Every story has different needs, so you won’t always have that high before the low, but the contrast is very effective for readers and audiences. Even if you don’t have the high, that low emotional moment is really important to creating an effective climax.

Here are some things to consider about this plot point:

Make it dark.

Whatever you pick for this moment needs to be strong enough to knock your character down without outright killing them. And the farther they fall, the more satisfying their comeback in the climax will be.

I love how in Cars, Tangled, and Pride and Prejudice, the main character is literally sent back to their home world. Having the characters return home, yet not belonging like they once did, is very powerful. (Obviously this doesn’t work for every story, so don’t try to force it if it doesn’t work for your book!)

Be clear about what they lose.

It needs to be really clear to the characters (and the audience) what exactly they’ve lost. Rapunzel loses not just Flynn, but her freedom. Lightning loses community. He’s back to a place where his value to those around him is strictly based on him being a fast car. Lizzy loses the good marriage she had been waiting for, and it’s made even more painful by the knowledge that she could’ve had it if she’d said yes to Darcy the first time.

The lie they believe has never felt heavier.
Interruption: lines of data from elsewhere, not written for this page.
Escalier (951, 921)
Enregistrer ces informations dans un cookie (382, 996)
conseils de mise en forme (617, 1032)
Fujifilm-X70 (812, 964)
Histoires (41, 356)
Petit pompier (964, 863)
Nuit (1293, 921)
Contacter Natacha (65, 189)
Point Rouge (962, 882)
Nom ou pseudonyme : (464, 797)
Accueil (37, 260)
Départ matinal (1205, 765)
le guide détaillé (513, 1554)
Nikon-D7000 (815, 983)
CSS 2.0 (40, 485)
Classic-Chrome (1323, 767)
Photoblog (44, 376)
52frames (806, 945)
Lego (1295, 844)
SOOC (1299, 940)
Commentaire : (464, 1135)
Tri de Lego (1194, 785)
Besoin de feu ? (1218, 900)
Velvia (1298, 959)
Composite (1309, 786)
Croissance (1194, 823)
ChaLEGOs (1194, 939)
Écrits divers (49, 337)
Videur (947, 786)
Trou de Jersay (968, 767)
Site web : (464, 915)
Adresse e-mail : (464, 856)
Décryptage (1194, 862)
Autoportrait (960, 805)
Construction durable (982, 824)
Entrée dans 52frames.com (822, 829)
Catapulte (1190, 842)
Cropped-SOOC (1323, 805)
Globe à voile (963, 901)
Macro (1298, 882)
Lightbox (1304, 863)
We’ve talked in several posts about your character having a lie or misbelief that they need to overcome. In this scene, the lie should weigh on them. Like how in Tangled, Rapunzel has believed throughout the movie that she’s not really strong enough to handle life outside of the tower. At the high moment, in the boat with Flynn, she believed she was strong enough. But the black moment brings the lie back with greater intensity.

The main character is now tied to the antagonistic force.
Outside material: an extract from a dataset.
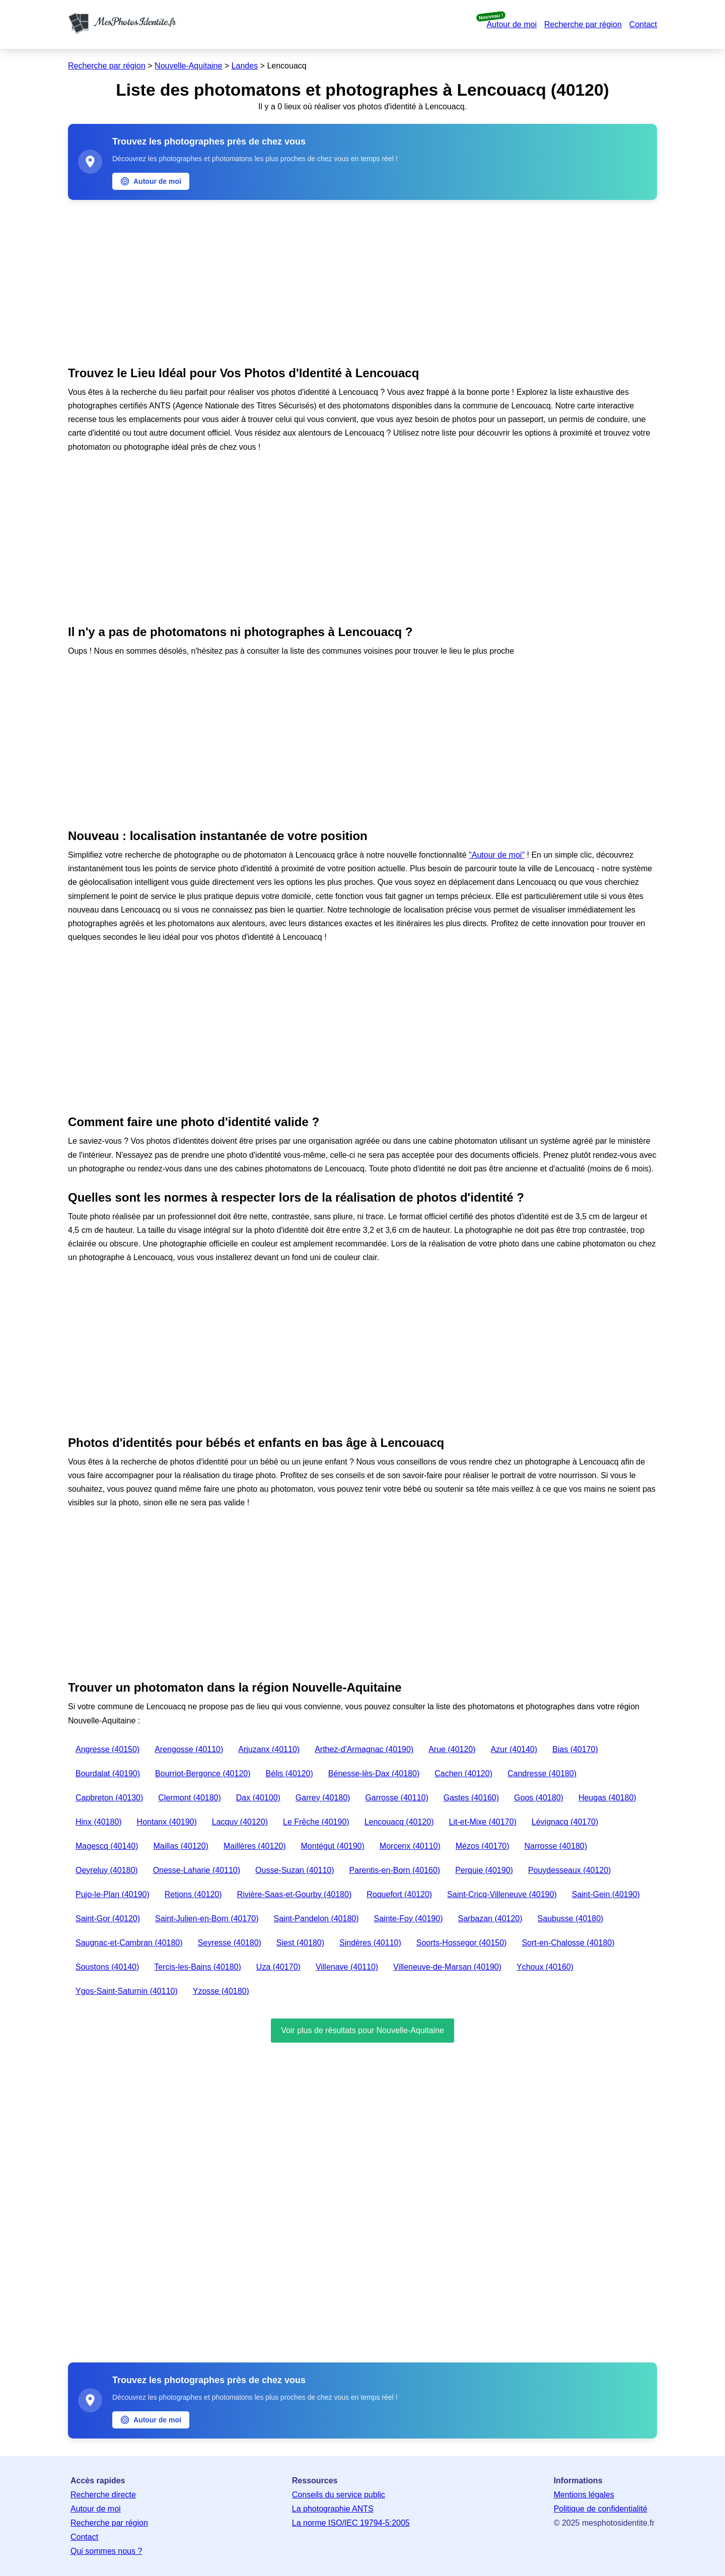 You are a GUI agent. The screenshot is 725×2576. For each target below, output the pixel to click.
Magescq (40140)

This moment is critical in pushing your character to the climactic moment of the book, so it should tie them to the main antagonist. Lightning is back to racing Chick, Rapunzel is in the tower with Mother Gothel, and Lizzy is back home with all the poverty and dysfunction that makes her a bad match for Mr. Darcy.

In addition to the villain or main antagonist, you need to be moving all the characters into position. Your supporting characters might be trying to find your main character, or maybe they’re part of the problem. Whoever is going to be at the big dance at the end, start getting them into place, even if your main character is too low to notice.

If you’re reading all this and thinking, “But I don’t even really know what my climactic moment is yet!” that’s okay.

I never get my endings right the first time. I nearly always scrap the original ending completely or do so much work on it in edits that you wouldn’t recognize it from what I’d originally written. Despite having studied story structure for years and constantly consuming stories, I never get the end right on my first pass.

But you know what’s most important when you’re writing the first draft of your ending?

Writing an ending.

You can’t fix something that’s not written.

If you don’t know the right way to end the book right now, that’s fine. If you’re like me, you maybe have to write a wrong ending before you understand what’s required for the right ending. That’s frustrating—believe me, I know—but sometimes that’s how it works.

Do you typically know your ending from the time you start the story, or do you figure it out as you write?